Saved data entries:
————
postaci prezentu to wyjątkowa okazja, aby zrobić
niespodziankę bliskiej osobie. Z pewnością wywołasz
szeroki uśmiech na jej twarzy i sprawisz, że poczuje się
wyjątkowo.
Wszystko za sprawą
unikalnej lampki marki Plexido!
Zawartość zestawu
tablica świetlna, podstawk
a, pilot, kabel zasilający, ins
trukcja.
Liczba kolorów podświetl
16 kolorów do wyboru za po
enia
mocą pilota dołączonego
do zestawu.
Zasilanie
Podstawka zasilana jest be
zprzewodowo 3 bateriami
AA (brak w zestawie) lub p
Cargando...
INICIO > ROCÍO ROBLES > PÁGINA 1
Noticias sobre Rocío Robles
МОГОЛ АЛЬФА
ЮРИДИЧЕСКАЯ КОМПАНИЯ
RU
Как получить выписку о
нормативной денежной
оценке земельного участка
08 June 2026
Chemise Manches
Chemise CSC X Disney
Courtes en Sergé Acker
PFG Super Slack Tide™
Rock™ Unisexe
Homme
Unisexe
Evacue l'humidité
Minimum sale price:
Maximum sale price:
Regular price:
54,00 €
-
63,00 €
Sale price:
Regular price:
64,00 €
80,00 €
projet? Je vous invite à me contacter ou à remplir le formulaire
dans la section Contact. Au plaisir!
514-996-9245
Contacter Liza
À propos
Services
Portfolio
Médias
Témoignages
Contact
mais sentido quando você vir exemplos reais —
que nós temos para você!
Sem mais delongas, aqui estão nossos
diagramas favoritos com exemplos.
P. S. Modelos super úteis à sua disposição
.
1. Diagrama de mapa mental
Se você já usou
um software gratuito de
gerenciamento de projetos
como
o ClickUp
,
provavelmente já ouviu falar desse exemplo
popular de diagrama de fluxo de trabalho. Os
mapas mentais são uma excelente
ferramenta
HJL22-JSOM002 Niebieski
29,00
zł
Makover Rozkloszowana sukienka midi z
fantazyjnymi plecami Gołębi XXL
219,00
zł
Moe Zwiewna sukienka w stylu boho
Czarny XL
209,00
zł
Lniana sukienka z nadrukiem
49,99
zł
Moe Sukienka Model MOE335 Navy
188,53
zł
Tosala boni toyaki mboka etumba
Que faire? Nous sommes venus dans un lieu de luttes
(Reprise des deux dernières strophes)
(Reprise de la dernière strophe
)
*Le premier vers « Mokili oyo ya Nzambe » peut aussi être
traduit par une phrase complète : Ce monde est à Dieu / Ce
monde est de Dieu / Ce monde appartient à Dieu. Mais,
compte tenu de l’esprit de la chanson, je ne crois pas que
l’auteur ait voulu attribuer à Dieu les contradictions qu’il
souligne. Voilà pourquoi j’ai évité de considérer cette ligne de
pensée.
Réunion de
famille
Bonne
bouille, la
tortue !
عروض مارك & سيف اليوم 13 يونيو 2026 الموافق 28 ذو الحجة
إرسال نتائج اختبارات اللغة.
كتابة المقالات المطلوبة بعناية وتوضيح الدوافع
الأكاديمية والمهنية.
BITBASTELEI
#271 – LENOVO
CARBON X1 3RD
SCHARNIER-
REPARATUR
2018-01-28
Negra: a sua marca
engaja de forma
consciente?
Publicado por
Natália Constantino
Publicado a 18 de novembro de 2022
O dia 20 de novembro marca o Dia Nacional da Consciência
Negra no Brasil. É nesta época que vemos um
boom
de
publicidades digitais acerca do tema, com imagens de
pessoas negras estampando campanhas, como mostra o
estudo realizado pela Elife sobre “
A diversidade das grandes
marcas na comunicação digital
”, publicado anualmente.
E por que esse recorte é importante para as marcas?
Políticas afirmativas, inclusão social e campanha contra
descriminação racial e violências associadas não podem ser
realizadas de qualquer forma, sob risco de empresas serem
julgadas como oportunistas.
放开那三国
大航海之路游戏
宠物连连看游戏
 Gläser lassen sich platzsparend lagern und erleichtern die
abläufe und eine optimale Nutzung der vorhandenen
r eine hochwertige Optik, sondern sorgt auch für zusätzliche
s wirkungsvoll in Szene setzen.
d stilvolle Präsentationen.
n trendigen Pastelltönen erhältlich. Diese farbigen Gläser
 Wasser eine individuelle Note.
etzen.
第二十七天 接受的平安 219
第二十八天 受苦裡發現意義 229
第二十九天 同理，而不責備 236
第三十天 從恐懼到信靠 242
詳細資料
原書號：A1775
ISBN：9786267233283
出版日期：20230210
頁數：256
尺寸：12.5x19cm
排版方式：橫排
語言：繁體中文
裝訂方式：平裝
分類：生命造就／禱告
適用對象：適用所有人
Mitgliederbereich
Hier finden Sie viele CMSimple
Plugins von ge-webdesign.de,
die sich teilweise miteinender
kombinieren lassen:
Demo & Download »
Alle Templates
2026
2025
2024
————
About this exercise:
Among the entries, how many lines include the word "Reprise"? Answer with only the number.

Exercise solution:
2